El escriba conserva entre sus dedos un pedazo de corteza.
-¿Qué vas a hacer con ello?
-Un… recuerdo.
-Yo también la conservo. Se la voy a colgar al cuello a Margziam en una pequeña bolsita – dice Pedro. -Yo se la llevo a nuestra madre – dice Juan.
-¿Y nosotros? Hemos comido todo… – dicen apenados los otros.
-Levantaos. Pasad otra vez con los canastos y recoged lo que ha sobrado. Separad de entre la gente a los más pobres y traédmelos aquí junto con los canastos, y luego id todos, discípulos míos, a las barcas, haceos a la mar e id a la llanura de Genesaret. Yo despido a la gente después de favorecer a los más pobres.
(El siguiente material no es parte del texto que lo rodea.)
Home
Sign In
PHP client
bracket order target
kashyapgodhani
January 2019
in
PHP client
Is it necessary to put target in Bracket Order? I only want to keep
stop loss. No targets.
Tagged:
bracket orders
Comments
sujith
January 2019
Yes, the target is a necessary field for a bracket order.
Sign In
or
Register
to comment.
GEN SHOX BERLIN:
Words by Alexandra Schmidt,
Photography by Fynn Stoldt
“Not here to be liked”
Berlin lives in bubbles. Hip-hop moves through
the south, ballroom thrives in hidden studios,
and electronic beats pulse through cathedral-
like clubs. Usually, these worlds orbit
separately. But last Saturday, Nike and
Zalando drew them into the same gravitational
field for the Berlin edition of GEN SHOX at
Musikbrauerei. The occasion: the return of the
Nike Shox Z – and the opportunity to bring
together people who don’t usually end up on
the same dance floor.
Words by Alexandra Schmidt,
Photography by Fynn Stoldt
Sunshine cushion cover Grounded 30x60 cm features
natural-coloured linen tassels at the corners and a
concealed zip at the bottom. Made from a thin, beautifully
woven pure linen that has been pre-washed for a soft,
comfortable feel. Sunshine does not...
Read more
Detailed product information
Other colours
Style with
Luego os alcanzaré.
Los apóstoles obedecen… y vuelven con doce canastos colmados de restos; los siguen unos treinta mendigos, o personas muy míseras.
-Bien. Podéis marcharos.
Los apóstoles y los de Juan saludan a Manahén y se marchan; obedecen a pesar de estar poco contentos de dejar a Jesús. Manahén espera a despedirse de Jesús cuando ya la muchedumbre, con las últimas luces del día, o se encamina hacia los poblados o busca un sitio para dormir entre los altos y secos juncos. Luego se despide. Antes de él se ha marchado el escriba; es más, uno de los primeros, porque, junto con su hijito, se ha puesto en camino cerrando la fila de los apóstoles.
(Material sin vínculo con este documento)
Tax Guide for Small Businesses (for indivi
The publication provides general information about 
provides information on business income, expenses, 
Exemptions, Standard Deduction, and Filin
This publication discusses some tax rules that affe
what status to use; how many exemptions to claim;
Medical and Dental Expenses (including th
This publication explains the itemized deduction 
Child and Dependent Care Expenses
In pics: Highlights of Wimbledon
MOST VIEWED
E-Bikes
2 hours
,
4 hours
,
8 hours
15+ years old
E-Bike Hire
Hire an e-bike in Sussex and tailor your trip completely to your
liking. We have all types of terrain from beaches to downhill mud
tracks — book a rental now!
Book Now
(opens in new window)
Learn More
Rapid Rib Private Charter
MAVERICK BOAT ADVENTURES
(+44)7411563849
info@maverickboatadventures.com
Una vez que todos se han marchado, o que han caído en el sueño, 273. Jesús se levanta, bendice a los que duermen, y a paso lento se dirige hacia el lago, hacia la península de Tariquea, elevada unos metros por encima del lago, cual si fuese un recorte de colina introducido en el lago. Y, llegado a su base, no entrando en la ciudad sino bordeándola, sube el montecillo y se pone en un risco, en oración, frente al azul del lago y al blancor de la noche serena y lunar.